Les deux pavanes et gaillardes de William Byrd écrites pour le virginal sont des recréations poétiques sur l’impressionnant Steinway. Rigueur du rythme et délicatesse du toucher permettent à Richard Goode d’exprimer toute la subtilité de ces danses et la beauté inclassable des mélodies de William Byrd, compositeur anglais fasciné par une Espagne rêvée. L’interprète tisse une sorte de dentelle lunaire, ainsi ces deux pièces passent comme des soupirs dansés.
La grande Partita n°6 de Bach bénéficie de la parfaite rigueur du pianiste qui concentre sa sonorité en une rondeur pleine de chaleur et d’humaine tendresse. Bach devient intemporel et éternel, sa musique est calme et virtuose à la fois sous ces doigts véloces, toujours à la recherche de la musicalité la plus délicate sans jamais la moindre ostentation. La gigue finale, avec ses entrées fuguées si complexes, est d’une limpide pureté, la précision sidère par l’absence de raideur alors que le rythme semble implacablement tenu.
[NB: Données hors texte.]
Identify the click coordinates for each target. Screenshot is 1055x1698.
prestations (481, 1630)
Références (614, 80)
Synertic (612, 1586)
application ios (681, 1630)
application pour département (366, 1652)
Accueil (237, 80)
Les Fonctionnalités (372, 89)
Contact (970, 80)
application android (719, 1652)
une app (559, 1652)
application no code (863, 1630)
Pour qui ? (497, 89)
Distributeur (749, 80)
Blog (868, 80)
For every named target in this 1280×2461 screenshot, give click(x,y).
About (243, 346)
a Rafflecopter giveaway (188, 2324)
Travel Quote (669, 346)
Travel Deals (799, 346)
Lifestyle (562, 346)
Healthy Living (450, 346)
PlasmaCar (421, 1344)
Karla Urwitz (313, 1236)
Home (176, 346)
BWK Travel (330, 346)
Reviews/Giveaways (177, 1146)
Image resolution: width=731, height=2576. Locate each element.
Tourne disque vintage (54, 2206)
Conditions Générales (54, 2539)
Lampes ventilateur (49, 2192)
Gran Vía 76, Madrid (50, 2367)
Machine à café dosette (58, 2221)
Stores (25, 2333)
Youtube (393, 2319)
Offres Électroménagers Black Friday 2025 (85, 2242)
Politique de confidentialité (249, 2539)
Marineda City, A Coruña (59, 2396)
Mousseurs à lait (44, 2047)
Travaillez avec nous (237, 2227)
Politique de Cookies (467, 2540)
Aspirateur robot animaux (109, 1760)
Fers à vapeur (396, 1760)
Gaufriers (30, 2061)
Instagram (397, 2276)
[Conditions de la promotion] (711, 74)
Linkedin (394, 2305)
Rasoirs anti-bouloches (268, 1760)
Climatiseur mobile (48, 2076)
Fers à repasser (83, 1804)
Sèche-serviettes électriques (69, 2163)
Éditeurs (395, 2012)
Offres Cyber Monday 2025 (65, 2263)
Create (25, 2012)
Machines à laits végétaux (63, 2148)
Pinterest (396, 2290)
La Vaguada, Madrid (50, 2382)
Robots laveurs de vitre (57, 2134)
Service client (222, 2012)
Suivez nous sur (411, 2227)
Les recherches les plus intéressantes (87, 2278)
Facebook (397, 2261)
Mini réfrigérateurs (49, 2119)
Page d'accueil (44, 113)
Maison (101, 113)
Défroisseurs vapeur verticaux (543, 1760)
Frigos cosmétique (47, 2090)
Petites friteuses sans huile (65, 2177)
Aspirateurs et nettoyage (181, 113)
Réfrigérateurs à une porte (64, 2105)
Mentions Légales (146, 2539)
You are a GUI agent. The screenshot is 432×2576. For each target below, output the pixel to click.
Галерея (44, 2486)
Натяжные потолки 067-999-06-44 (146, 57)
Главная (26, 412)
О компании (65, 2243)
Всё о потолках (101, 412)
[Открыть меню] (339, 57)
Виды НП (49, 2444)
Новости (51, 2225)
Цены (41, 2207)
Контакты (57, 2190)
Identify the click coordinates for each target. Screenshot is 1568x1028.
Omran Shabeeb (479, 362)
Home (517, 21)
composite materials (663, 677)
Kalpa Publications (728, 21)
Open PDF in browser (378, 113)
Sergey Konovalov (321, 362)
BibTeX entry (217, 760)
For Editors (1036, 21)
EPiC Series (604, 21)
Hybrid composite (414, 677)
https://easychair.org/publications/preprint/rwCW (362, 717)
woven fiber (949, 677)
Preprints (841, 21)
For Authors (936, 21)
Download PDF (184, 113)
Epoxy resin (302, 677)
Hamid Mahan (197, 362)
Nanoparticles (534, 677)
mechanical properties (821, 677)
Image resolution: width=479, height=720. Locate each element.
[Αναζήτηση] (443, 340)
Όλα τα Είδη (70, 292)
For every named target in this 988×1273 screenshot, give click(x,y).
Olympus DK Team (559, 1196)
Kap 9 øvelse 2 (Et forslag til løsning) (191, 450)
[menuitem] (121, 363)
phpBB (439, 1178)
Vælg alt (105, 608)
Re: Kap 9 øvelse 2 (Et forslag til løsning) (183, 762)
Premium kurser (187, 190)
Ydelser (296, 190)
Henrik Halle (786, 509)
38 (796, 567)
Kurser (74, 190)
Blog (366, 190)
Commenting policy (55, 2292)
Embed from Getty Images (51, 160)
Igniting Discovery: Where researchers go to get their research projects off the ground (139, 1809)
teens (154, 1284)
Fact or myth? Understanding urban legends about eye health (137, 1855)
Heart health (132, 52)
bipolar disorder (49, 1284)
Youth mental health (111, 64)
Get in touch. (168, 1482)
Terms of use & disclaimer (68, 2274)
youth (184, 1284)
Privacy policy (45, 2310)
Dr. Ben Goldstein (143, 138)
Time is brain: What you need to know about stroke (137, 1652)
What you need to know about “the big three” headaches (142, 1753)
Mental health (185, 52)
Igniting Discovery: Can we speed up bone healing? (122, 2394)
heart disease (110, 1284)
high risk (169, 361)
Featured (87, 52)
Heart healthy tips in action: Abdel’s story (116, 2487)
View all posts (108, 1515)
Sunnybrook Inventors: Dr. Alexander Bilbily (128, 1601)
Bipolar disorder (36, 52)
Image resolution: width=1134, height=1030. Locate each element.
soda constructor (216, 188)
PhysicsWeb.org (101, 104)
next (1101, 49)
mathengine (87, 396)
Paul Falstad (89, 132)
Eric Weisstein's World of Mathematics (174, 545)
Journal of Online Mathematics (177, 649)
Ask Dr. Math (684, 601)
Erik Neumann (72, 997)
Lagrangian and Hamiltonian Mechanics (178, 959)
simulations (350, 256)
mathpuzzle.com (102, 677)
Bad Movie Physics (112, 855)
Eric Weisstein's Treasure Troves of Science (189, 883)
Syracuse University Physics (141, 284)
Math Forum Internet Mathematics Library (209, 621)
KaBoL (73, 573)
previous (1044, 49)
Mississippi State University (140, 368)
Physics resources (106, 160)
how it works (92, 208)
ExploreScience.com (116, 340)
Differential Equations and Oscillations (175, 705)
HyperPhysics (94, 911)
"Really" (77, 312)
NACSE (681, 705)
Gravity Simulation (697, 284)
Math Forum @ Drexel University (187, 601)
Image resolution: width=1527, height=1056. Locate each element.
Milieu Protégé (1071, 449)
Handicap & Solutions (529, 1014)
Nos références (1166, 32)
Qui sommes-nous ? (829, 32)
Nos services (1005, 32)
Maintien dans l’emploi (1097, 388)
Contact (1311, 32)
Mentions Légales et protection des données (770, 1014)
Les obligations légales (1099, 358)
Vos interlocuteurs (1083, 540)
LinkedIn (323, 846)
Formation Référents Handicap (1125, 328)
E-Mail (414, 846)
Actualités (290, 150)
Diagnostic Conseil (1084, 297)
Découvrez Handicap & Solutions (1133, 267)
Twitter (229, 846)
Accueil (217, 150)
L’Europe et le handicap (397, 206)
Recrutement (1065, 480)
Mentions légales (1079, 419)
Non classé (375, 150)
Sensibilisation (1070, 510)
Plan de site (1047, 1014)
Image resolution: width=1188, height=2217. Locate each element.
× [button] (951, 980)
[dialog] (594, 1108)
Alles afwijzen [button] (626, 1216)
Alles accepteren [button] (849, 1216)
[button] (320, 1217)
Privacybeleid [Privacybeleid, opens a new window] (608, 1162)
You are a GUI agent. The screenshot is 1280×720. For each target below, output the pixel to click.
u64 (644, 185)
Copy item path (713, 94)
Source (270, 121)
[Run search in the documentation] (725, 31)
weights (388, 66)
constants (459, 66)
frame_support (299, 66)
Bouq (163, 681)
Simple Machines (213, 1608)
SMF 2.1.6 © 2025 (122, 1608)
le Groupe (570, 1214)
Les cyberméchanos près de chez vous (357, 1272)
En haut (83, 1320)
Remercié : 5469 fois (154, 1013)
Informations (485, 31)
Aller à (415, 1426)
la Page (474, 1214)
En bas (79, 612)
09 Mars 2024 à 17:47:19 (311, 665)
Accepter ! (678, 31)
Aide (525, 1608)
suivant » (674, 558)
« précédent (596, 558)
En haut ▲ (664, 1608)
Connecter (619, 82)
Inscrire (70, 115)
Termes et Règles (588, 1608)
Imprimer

Dans les quatre Mazurka op. 33 de Frédéric Chopin Richard Goode illustre une filiation avec Bach peu souvent entrevue. La rigueur de la composition est mise en valeur sans entraver le développement d’une fantaisie si consubstantielle au génie du compositeur d’origine polonaise, qui prisa tant cette danse élégante et souple. Ici les courtes pièces de cet opus deviennent autant de bijoux princiers. Mais c’est dans la Polonaise-Fantaisie que l’interprète, complètement transporté par l’œuvre aux vastes proportions, convoque l’âme tourmentée de Chopin pour nous offrir une lecture fiévreuse et pourtant totalement contrôlée. Ce paradoxe de l’interprétation de Richard Goode, mêlant folie et précision, le fait utiliser des nuances extrêmes et des couleurs flamboyantes ou exsangues, une précision rythmique rare et une manière subtile d’habiter les silences. Un Chopin poète du doute qui utilise de manière visionnaire les potentialités du piano futur. Signalons la qualité de l’instrument des concerts de Piano aux Jacobins. Retrouver ce Steinway, admirablement préparé, dans l’acoustique magique de la salle capitulaire est un bonheur rare sous des doigts si sensibles. Les basses sonnent profondes et émouvantes, le médium est d’une richesse admirable et les aigus sont limpides. On percevait chez l’interprète comme une ivresse à faire sonner si fastueusement ce bel instrument dans cette composition forte.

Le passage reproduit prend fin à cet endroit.